Тихая, вся в садах Усмань. Здесь весной 1952 года наконец-то воссоединяются супруги Фудели и их младшая дочь Варя. Здесь, в Усмани, после того как ещё через полтора года удастся купить и собственное жильё – треть низенького, ветхого, какого-то остроугольного домика, холодного, требовавшего ремонта каждое лето, а зимой заносимого снегом до самой трубы, – Сергей Иосифович начнёт создавать свои первые литературные работы.
При выборе Фуделями места жительства непременным условием являлось наличие церкви. Успенский храм в Усмани закрыт не был. Ходили не только на воскресные службы, но и на будние.
Сюда из московской квартиры молодого Николая Фуделя и его жены, Лидии Щербининой, станет приезжать и подолгу гостить пожилая уже Мунечка. В письмах Сергея Иосифовича к сыну из Усмани один из таких приездов описан в подробностях – возможно, потому, что семидесятилетняя Матрона Петровна была в это время больна.
«Муне несколько лучше после уколов, сейчас будет в них перерыв и потом опять. Раньше конца декабря нечего и думать ей ехать обратно. То, что она болеет здесь, а не в Москве, хорошо, так как мама делает для неё всё, в комнате тепло, она лежит в полном покое и тишине, лекарства и врач есть.

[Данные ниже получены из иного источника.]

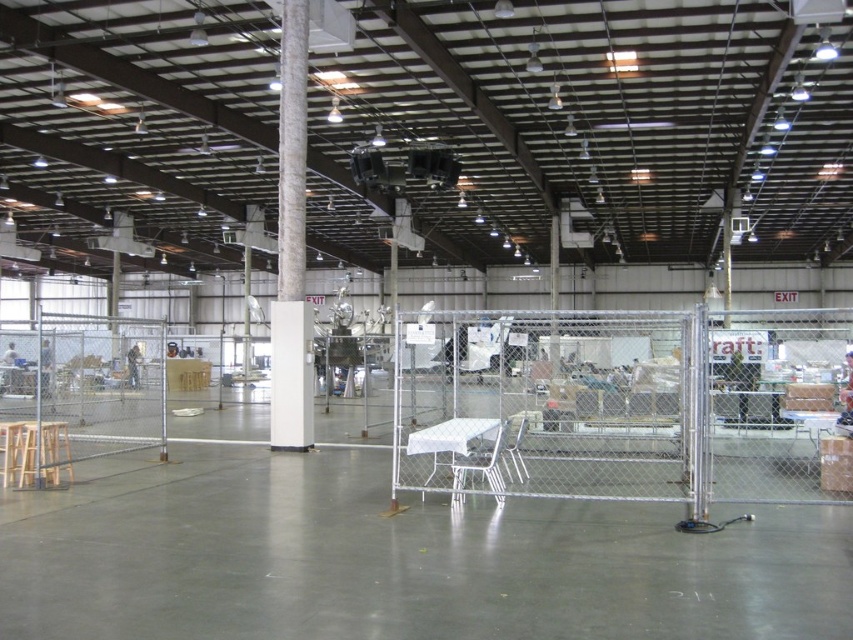 Does metallic chain-link fence at center have a lesser width compared to wooden stool at lower left?

No, metallic chain-link fence at center is not thinner than wooden stool at lower left.

Who is more forward, (12, 417) or (51, 472)?

Point (51, 472)

Where is `metallic chain-link fence at center`? This screenshot has height=640, width=853. metallic chain-link fence at center is located at coordinates (88, 384).

Does white textured column at center come behind metallic silver chair at center?

Yes, it is behind metallic silver chair at center.

Between white textured column at center and metallic silver chair at center, which one has more height?

white textured column at center

Which is behind, point (287, 72) or point (524, 468)?

Point (287, 72)

Locate an element on the screen. Image resolution: width=853 pixels, height=640 pixels. white textured column at center is located at coordinates (291, 248).

Is point (296, 308) more distant than point (10, 429)?

Yes, it is.

Between white textured column at center and light brown wooden stool at lower left, which one appears on the left side from the viewer's perspective?

light brown wooden stool at lower left is more to the left.

Between point (282, 243) and point (15, 436), which one is positioned behind?

Positioned behind is point (282, 243).

At what (x,y) coordinates should I click in order to perform the action: click on white textured column at center. Please return your answer as a coordinate pair (x, y). Looking at the image, I should click on (291, 248).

Варенька, к ужасу нашему, опять начала кашлять. Вот уж долготерпение-то нужно с этими болезнями. Жалко, нет книг здесь, чтобы им читать вслух. Я всё, что мог, им прочёл. Пришвин Муне не понравился – “глупости всё, про собак-то”. Зато “Капитанская дочка” ей очень понравилась» (23 ноября 1954 г.).
Осенью 1958-го она вновь появится в усманском доме. Это посещение родных ей людей, растянувшееся на месяцы и ставшее последним в её земной жизни, описано Сергеем Иосифовичем чуть ли не по дням. Но прежде чем сказать об том, прольём немного света на то уважение, которое он питал к Мунечке. В книге «У стен Церкви», собранной Сергеем Иосифовичем из записей разных лет, есть его горькая, но и светлая исповедь-признание в том, что в своё время, причём не единожды, он отверг принятие священства.
«Когда мне было 20 лет, – пишет С.И. Фудель, – я вошёл в приёмную оптинского старца Нектария, в скиту. В приёмной, кроме меня, никого не было. Я ждал недолго, удивляясь какой-то неслыханной тишине этого места. Быстрой походкой вышел ко мне старец, которого я видел впервые, благословил меня и сразу, без всякой подготовки и без каких-либо обращений с моей стороны, сказал: “Есть ли у вас невеста?” И, не дожидаясь ответа, продолжал: “Поезжайте к Святейшему Патриарху Тихону и просите его посвятить вас. Перед вами открывается путь священника”.
Я молчал, ничего подобного не ожидавший, ошеломлённый.
“Не бойтесь, – сказал он, – и идите этим путём. Бог вам во всём поможет. А если не пойдёте, испытаете в жизни большие страдания”. Он тут же встал, благословил меня и ушёл.
Это был первый призыв на подвиг, и я не пошёл на него.
Второй призыв к нему был ещё более осязаемый, в 1939 году, от другого старца – отца Серафима (Битюкова), который, кстати сказать, одевал отца Нектария в схиму. Отец Серафим уже не говорил о священстве, он говорил только о твёрдой жизни в вере, и около этого старца я не чувствовал смущения, но чувствовал силу и решимость. Помню, я написал о себе стихи, и он их настолько одобрил, что даже переписал и кому-то давал.
Будет время, и я замолчу,
И стихи мои будут не нужны.
Я зажгу золотую свечу,
Начиная полночную службу.
Будет ночь, как всегда, велика,
Будет сердце по-прежнему биться.
Только твёрже откроет рука
За страницей другую страницу.
И, начавши последний канон,
Я открою окно над полями
И услышу, как где-то над нами
Начинается утренний звон.
И всё-таки я не пошёл на призыв. Стихи остались стихами, и чтение канона не началось, и сбылось слово старца Нектария о страданиях. И вот мне теперь хочется просить у всех прощения, всем поклониться. Тяжкую вину несёт всякий, кто, получив знание и света и тьмы, не определил себя к свету».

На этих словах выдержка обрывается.